### YOUR INSTRUCTIONS
Where a line of the records contains the word "souhlasu", show that line.

Extracted page text data
┄┄┄┄┄┄┄┄┄┄
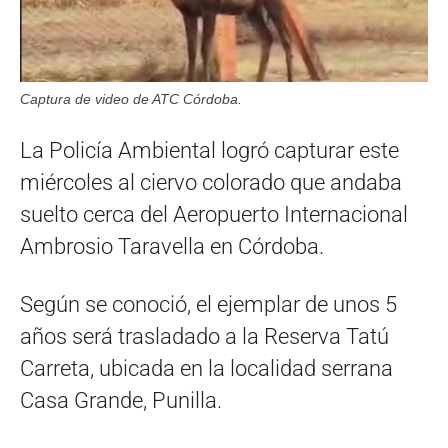
Captura de video de ATC Córdoba.
La Policía Ambiental logró capturar este
miércoles al ciervo colorado que andaba
suelto cerca del Aeropuerto Internacional
Ambrosio Taravella en Córdoba.
Según se conoció, el ejemplar de unos 5
años será trasladado a la Reserva Tatú
Carreta, ubicada en la localidad serrana
Casa Grande, Punilla.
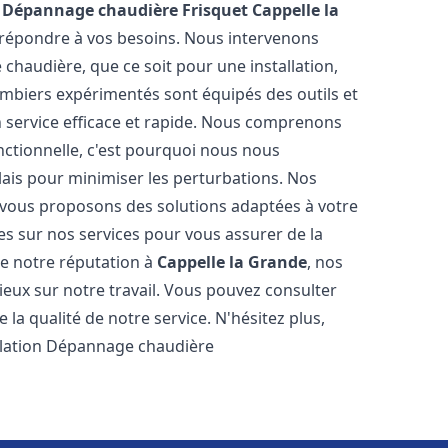
n Dépannage chaudière Frisquet
Cappelle la
r répondre à vos besoins. Nous intervenons
haudière, que ce soit pour une installation,
mbiers expérimentés sont équipés des outils et
n service efficace et rapide. Nous comprenons
nctionnelle, c'est pourquoi nous nous
lais pour minimiser les perturbations. Nos
s vous proposons des solutions adaptées à votre
s sur nos services pour vous assurer de la
de notre réputation à
Cappelle la Grande
, nos
ogieux sur notre travail. Vous pouvez consulter
la qualité de notre service. N'hésitez plus,
allation Dépannage chaudière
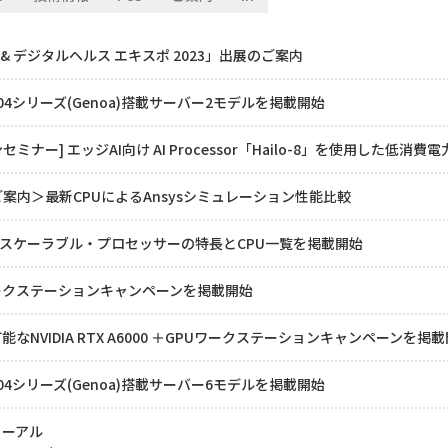
IT & デジタルヘルス エキスポ 2023」出展のご案内
 9004シリーズ(Genoa)搭載サーバー2モデルを掲載開始
ミナー] エッジAI向け AI Processor「Hailo-8」を使用した低消
ご案内＞最新CPUによるAnsysシミュレーション性能比較
on® スケーラブル・プロセッサーの特長とCPU一覧を掲載開始
ークステーションキャンペーンを掲載開始
NVIDIA RTX A6000 ＋GPUワークステーションキャンペーンを掲
 9004シリーズ(Genoa)搭載サーバー6モデルを掲載開始
ューアル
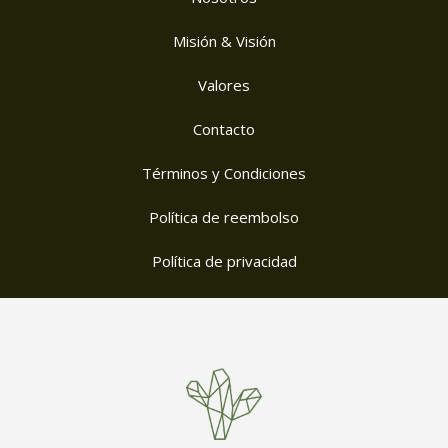
Misión & Visión
Valores
Contacto
Términos y Condiciones
Política de reembolso
Política de privacidad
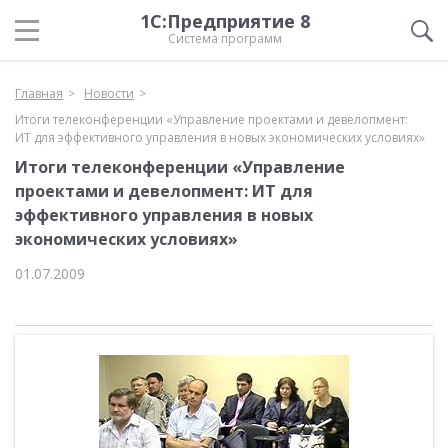
1С:Предприятие 8
Система программ
Главная
Новости
Итоги телеконференции «Управление проектами и девелопмент:
ИТ для эффективного управления в новых экономических условиях»
Итоги телеконференции «Управление
проектами и девелопмент: ИТ для
эффективного управления в новых
экономических условиях»
01.07.2009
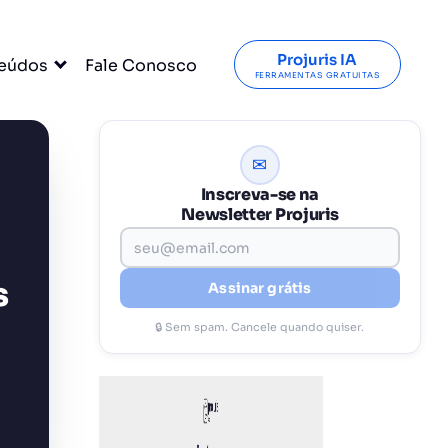
Projuris IA
eúdos
Fale Conosco
FERRAMENTAS GRATUITAS
✉
Inscreva-se na
Newsletter Projuris
s
Assinar grátis
🔒 Sem spam. Cancele quando quiser.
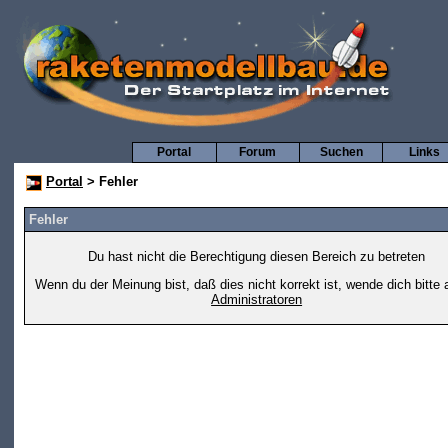
Portal
Forum
Suchen
Links
Portal
> Fehler
Fehler
Du hast nicht die Berechtigung diesen Bereich zu betreten
Wenn du der Meinung bist, daß dies nicht korrekt ist, wende dich bitte 
Administratoren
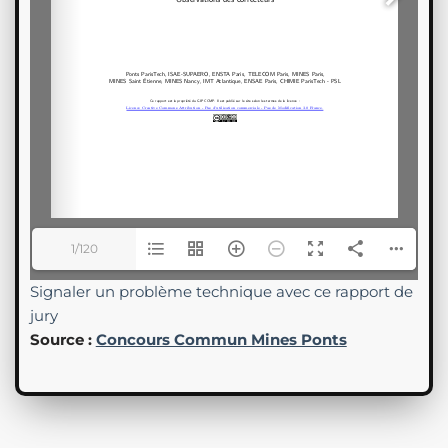
1/120
Signaler un problème technique avec ce rapport de
jury
Source :
Concours Commun Mines Ponts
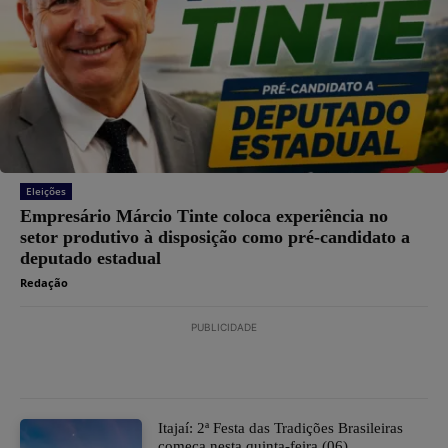
Eleições
Empresário Márcio Tinte coloca experiência no
setor produtivo à disposição como pré-candidato a
deputado estadual
Redação
PUBLICIDADE
​Itajaí: 2ª Festa das Tradições Brasileiras
começa nesta quinta-feira (06)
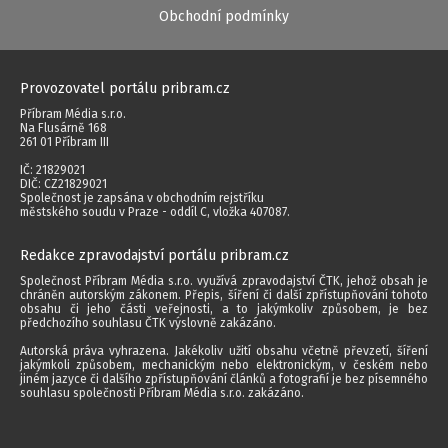
Obchodní podmínky
Provozovatel portálu pribram.cz
Příbram Média s.r.o.
Na Flusárně 168
261 01 Příbram III
IČ: 21829021
DIČ: CZ21829021
Společnost je zapsána v obchodním rejstříku
městského soudu v Praze - oddíl C, vložka 407087.
Redakce zpravodajství portálu pribram.cz
Společnost Příbram Média s.r.o. využívá zpravodajství ČTK, jehož obsah je
chráněn autorským zákonem. Přepis, šíření či další zpřístupňování tohoto
obsahu či jeho části veřejnosti, a to jakýmkoliv způsobem, je bez
předchozího souhlasu ČTK výslovně zakázáno.
Autorská práva vyhrazena. Jakékoliv užití obsahu včetně převzetí, šíření
jakýmkoli způsobem, mechanickým nebo elektronickým, v českém nebo
jiném jazyce či dalšího zpřístupňování článků a fotografií je bez písemného
souhlasu společnosti Příbram Média s.r.o. zakázáno.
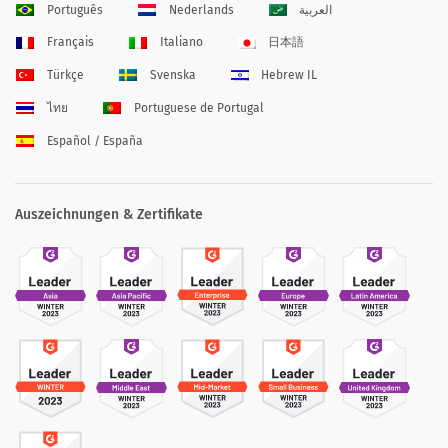
Português
Nederlands
العربية
Français
Italiano
日本語
Türkçe
Svenska
Hebrew IL
ไทย
Portuguese de Portugal
Español / España
Auszeichnungen & Zertifikate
┄┄┄┄┄┄┄┄┄┄
### RESULT OF THE EXERCISE
předchozího souhlasu ČTK výslovně zakázáno.
souhlasu společnosti Příbram Média s.r.o. zakázáno.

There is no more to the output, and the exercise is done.